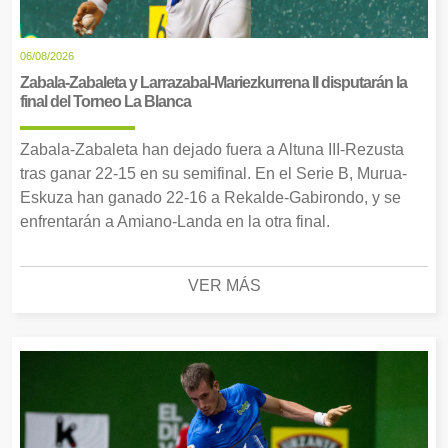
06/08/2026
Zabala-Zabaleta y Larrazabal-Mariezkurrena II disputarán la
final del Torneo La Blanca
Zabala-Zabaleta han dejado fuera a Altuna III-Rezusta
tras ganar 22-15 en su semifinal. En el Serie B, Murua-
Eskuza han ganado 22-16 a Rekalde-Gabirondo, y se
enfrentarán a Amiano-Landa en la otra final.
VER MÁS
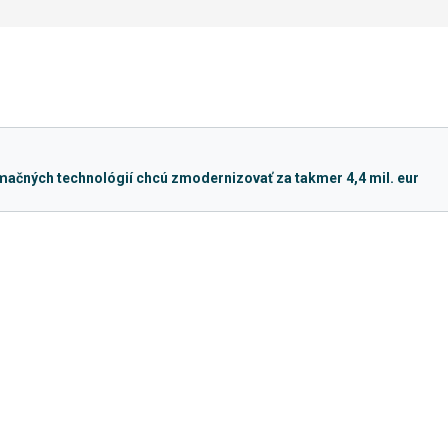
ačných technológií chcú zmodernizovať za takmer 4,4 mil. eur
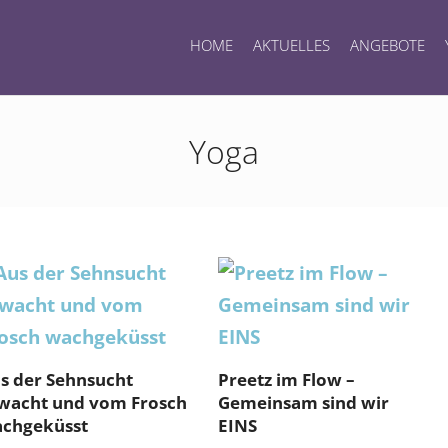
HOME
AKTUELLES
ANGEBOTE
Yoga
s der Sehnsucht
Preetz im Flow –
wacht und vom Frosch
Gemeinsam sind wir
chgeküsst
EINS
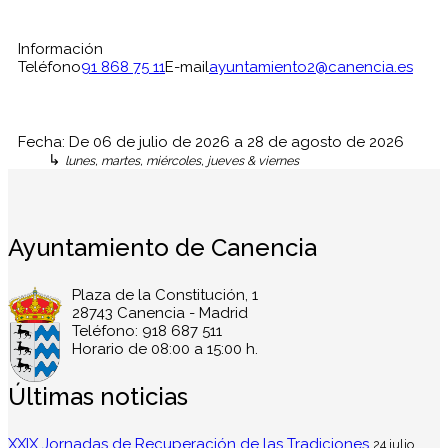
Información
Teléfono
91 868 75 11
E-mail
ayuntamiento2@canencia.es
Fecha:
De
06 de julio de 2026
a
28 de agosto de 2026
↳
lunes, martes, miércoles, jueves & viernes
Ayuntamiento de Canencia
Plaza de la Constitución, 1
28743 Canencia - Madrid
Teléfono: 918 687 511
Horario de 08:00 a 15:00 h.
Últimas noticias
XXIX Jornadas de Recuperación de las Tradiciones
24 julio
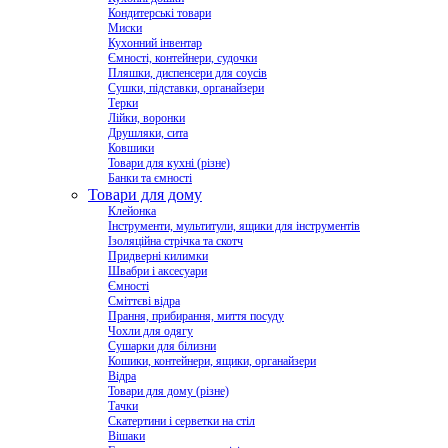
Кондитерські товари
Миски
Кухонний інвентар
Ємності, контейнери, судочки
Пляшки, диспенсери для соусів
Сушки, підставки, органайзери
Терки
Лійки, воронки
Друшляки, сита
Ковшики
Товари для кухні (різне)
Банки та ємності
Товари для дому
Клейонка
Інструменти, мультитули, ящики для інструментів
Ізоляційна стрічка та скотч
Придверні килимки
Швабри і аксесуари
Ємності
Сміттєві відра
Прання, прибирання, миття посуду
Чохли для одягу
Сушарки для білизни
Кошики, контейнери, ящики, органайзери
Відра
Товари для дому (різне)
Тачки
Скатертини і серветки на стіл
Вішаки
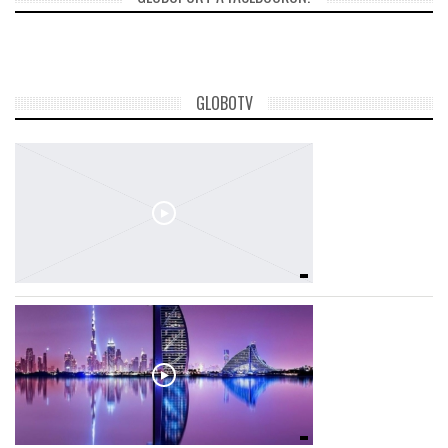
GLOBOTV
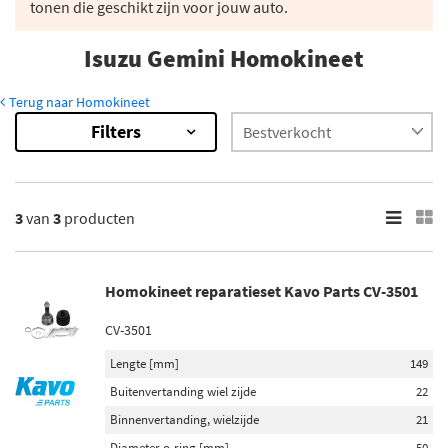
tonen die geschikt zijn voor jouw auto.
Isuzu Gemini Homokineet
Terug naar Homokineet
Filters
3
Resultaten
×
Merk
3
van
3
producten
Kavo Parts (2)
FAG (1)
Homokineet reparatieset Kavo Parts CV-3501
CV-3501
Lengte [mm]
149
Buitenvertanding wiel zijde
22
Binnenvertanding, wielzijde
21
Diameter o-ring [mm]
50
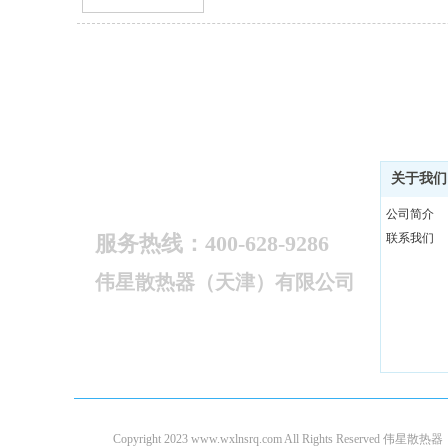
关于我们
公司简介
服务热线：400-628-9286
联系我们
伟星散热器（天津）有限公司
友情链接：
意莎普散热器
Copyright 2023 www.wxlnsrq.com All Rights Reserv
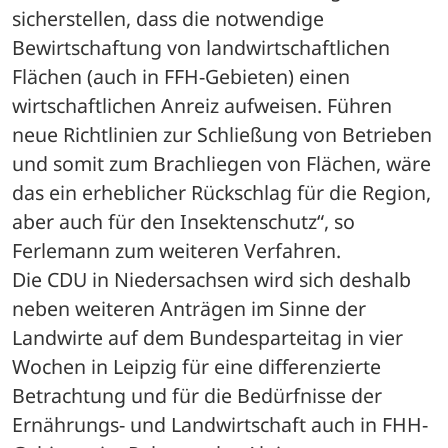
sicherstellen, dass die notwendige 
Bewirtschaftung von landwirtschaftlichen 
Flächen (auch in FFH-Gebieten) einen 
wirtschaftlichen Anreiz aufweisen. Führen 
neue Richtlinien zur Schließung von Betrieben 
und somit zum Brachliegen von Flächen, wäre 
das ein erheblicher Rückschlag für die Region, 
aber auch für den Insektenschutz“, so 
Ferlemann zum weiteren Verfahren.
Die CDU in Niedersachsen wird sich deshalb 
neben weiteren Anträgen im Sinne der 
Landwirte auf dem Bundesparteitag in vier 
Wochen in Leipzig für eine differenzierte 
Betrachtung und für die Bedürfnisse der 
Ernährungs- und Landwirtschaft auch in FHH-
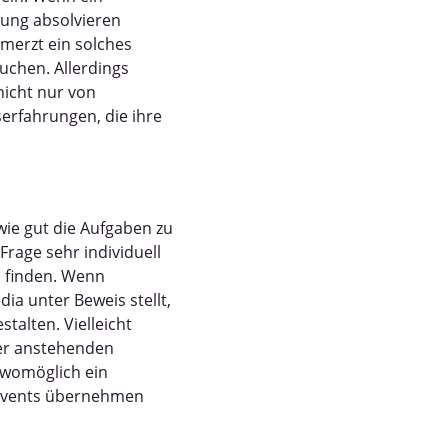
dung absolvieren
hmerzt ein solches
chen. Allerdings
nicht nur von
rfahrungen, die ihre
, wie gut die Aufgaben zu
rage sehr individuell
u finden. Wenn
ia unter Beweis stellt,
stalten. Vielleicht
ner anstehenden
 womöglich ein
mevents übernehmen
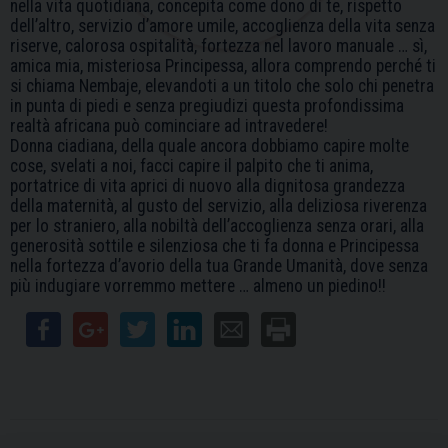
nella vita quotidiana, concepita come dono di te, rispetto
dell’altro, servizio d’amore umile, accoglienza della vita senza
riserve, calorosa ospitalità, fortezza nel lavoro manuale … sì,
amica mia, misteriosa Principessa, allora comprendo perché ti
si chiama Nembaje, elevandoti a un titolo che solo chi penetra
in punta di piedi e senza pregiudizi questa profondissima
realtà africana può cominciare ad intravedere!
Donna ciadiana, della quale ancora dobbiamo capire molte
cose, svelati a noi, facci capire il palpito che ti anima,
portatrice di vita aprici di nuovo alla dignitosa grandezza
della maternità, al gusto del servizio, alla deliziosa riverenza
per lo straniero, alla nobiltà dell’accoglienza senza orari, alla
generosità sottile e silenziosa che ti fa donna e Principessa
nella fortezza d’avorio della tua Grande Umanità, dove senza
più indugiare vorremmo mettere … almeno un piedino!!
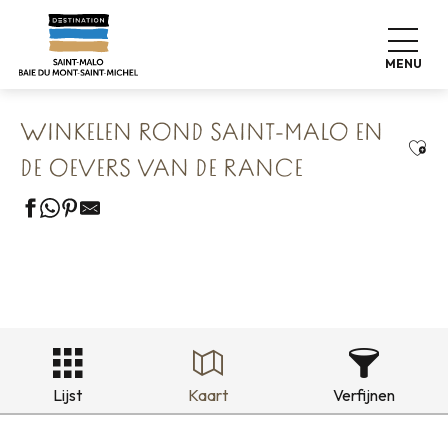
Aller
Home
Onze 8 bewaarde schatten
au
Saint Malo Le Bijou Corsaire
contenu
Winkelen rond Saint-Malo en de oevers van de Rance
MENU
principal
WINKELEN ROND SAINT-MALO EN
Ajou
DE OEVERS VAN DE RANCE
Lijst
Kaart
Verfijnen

§

> [Exercise goal]: Restate word for word each line from the top of the listing down to and including the line that holds "Eskuza han ganado". Drop any pictures.

> [Written solution]:
06/08/2026
Zabala-Zabaleta y Larrazabal-Mariezkurrena II disputarán la
final del Torneo La Blanca
Zabala-Zabaleta han dejado fuera a Altuna III-Rezusta
tras ganar 22-15 en su semifinal. En el Serie B, Murua-
Eskuza han ganado 22-16 a Rekalde-Gabirondo, y se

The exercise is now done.